Sketching any time, any where, gets easier with practice. But planning for sketching helps, too.
Having materials ready means I can grab the appropriate (and/or most convenient) set-up and be ready to go at a moment’s notice.
And, having sketching materials along means I’m way more likely to sketch!
Along with some sort of sketchbook, I always have one of these kits in my pocket, purse, or backpack when I leave the house.
Micro kit: small container with eraser, pencil sharpener, half-pencil, half-watercolor pencils in primary colors, mini waterbrush, and scrap of fabric for a blotting cloth (a corner of an old washcloth works well). This kit is 4 1/4″ x 1 1/4″ x 3/4″, smaller than the palm of my hand. (See top photo.)
Mini kit: Instead of a small metal container, I use a travel toothbrush case. This can hold full-length pen, pencil, a small eraser, half-watercolor pencils, and a mini waterbrush. If I really pack it tight, I can squeeze in a small blotting cloth or a pencil sharpener.

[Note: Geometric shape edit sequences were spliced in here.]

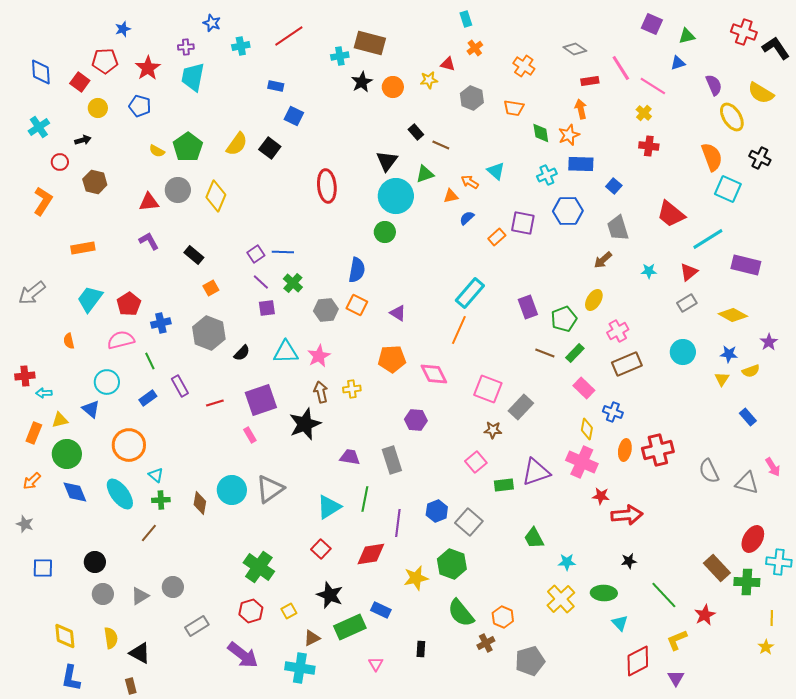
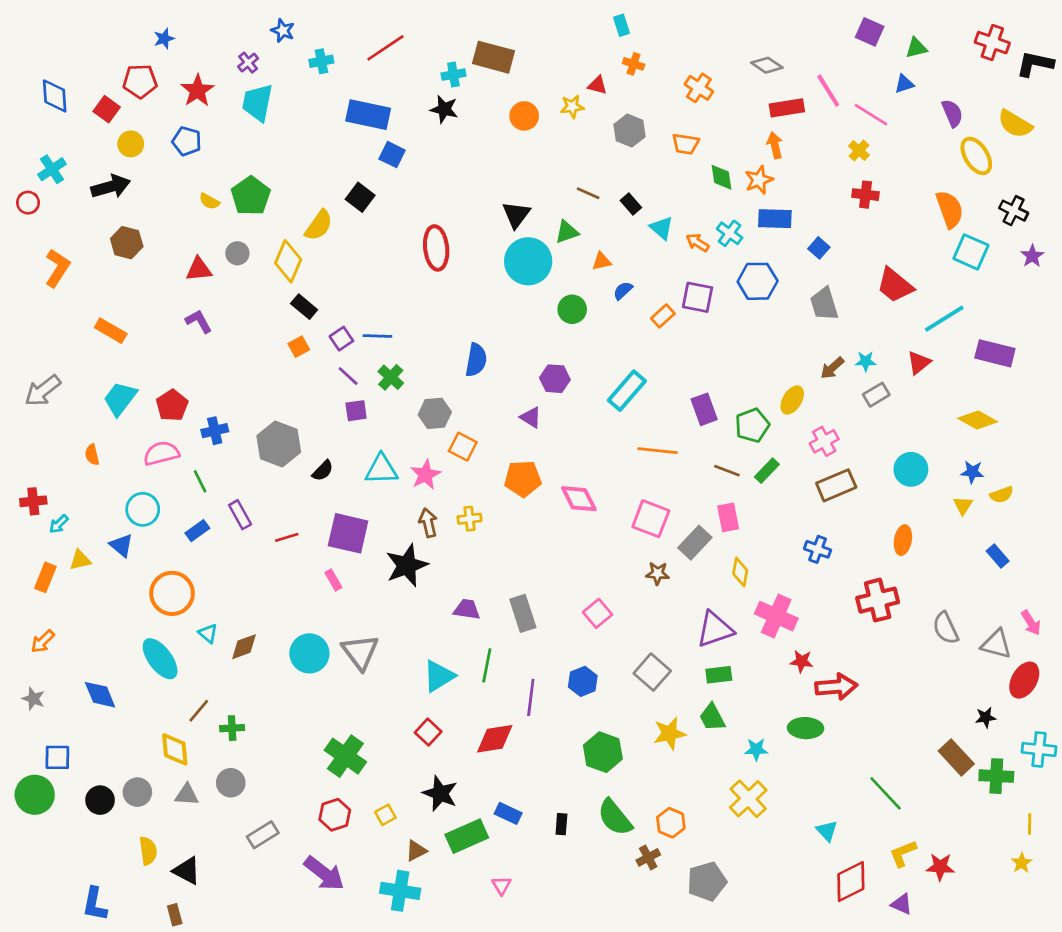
purple cross: (186, 47) -> (248, 63), turned -35
orange cross: (475, 48) -> (634, 64), turned -35
black L-shape: (776, 48) -> (1035, 64), turned -44
red rectangle: (590, 81) -> (787, 108), size x1.4
black star: (362, 82) -> (444, 109), moved, turned -30
blue rectangle: (276, 86) -> (368, 115), size x2.0
black rectangle: (416, 132) -> (631, 204), moved
black arrow: (83, 140) -> (111, 187), size x1.8
yellow semicircle: (237, 144) -> (319, 225), moved
red circle: (60, 162) -> (28, 203), moved
cyan cross: (547, 175) -> (730, 233), turned -30
orange arrow: (470, 182) -> (698, 243), moved
gray circle: (178, 190) -> (237, 253), size x0.7
green circle: (385, 232) -> (572, 309), moved
orange rectangle: (83, 248) -> (111, 331), turned 40
black rectangle: (194, 255) -> (304, 307), moved
brown arrow: (603, 260) -> (832, 368), moved
orange square: (211, 288) -> (299, 347), moved
gray rectangle: (687, 303) -> (876, 395), moved
orange square: (357, 305) -> (463, 447), moved
orange line: (459, 330) -> (658, 451), moved, turned 72
purple star: (769, 342) -> (1032, 256), moved
pink rectangle: (584, 388) -> (728, 517), moved, turned 35
cyan arrow: (44, 393) -> (59, 524), turned -42
purple square: (261, 400) -> (348, 533), turned 32
purple hexagon: (416, 420) -> (555, 379), moved
yellow diamond: (587, 429) -> (740, 572), moved
orange ellipse: (625, 450) -> (903, 540), moved
green circle: (67, 454) -> (35, 795), moved
pink square: (476, 462) -> (597, 613), moved
green rectangle: (504, 485) -> (719, 675), moved
gray triangle: (270, 489) -> (360, 652), turned -32
blue diamond: (75, 492) -> (100, 695), moved
green cross: (161, 500) -> (232, 728), moved
brown diamond: (200, 503) -> (244, 647), moved, turned 60
gray square: (469, 522) -> (652, 672), moved
red ellipse: (753, 539) -> (1024, 680), moved
black star: (629, 561) -> (986, 717), moved
black circle: (95, 562) -> (100, 800), moved
yellow star: (416, 578) -> (670, 733), moved
green ellipse: (604, 593) -> (806, 728), moved
gray triangle: (140, 596) -> (187, 795), turned 36
red star: (705, 615) -> (940, 867), moved, turned 30
yellow diamond: (65, 636) -> (175, 749), moved
black rectangle: (421, 649) -> (561, 824), moved
purple triangle: (676, 678) -> (902, 904), turned -36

Medium kit: I use a Derwent watercolor tin that has a removable metal tray. This enables me to fill the bottom layer with a combo of full-size and half-size pencils, pens, full-size or mini waterbrush, eraser, sharpener, blotting cloth, and odds and ends. Sometimes that’s all I bring. But, I can also include the removable tray, and layer in a lightweight plastic watercolor palette, enabling me to bring quite a lot of materials in a fairly compact container. The tin I use, when filled and closed, measures 7″ x 4″ x 1 1/2″. (See below.)
Looking for handy sketching materials of your own?
I have the mini (toothbrush holder) kits available in my online shop! Choose from a lightweight paper-back sketchbook or a hardback sketchbook with multimedia paper; all other materials are the same.
I discussed a couple of ideas for planning in the April 2016 newsletter. Those tips focused on paring down your materials to essentials and sketching from photos so you’re a little more familiar with subject matter when you sketch it in real life. Click here to read those tips. In the March 2017 newsletter, I took those ideas a step further, and discussed what, exactly, to bring along. This post is a reproduction, with slight modification, of that newsletter content.
Not all sketching plans go according to plan, and then words can play a critical role.
In May 2016, I took a trip to East Africa, working on the first international phase of my ecology storybook project: “The Ecologically True Story of the Tortoise and the Hare.” I did a lot of prep for my trip to East Africa. But of course, all kinds of situations arise which planning can’t anticipate.
In my case, half the animal duo I was looking for – hares – proved difficult to find and observe, let alone photograph or sketch. Where I was, these hares are most active at night. And, nighttime in East Africa is not a prime time for slinking about quietly with a sketchbook, hoping to spot a hare near a light source. After all, there are plenty of other animals, much larger and more dangerous, also slinking around in the night hoping to spot…dinner!
As a result, I resorted to writing. In my case, I will rely on notes hastily scribbled while hares were in view (or dashing off). For example, while I never managed to get a series of sketches of hares in motion, my notes remind me the hares in Kenya resemble foxes in both their posture and gait.
Capitalize on words to augment sketching.
Particularly when intensive observation and sketching aren’t feasible, capturing your impressions on an audio recorder or in a notebook can help you bring that experience to life later. Here are a few ideas:
3 words or phrases: After completing a sketch, augment it with three words or phrases that add information not captured in your drawing.
Fill-in-the-blank: I love the prompts from John Muir Laws and the other authors of the California Native Plant Society Field Journal Curriculum. When making sketches and observations, complete the phrases: “I noticed, I wondered, and It reminds me of…” I wrote a brief review of the CNPS curriculum in my April/May 2015 newsletter.
Questions: A key part of learning through drawing is making space in yourself for not knowing all the answers. Practice writing down your questions, and speculate about the answers. Or detail how you might go about finding the answer. Don’t stop at “what’s it’s name?” type questions. Push yourself to make connections.
Orienting information/metadata: Most research-based notes require that you include this information, and it’s a good practice for personal purposes, too. Basics include date, time, location, weather, and anything else that might help you interpret your observations.
Personal observation and reflection: Go ahead! Include your personal feelings, metaphors, and ideas. Write down the grocery list, if doing so will then free to you go back to observing lichen or birds, or whatever had caught your attention.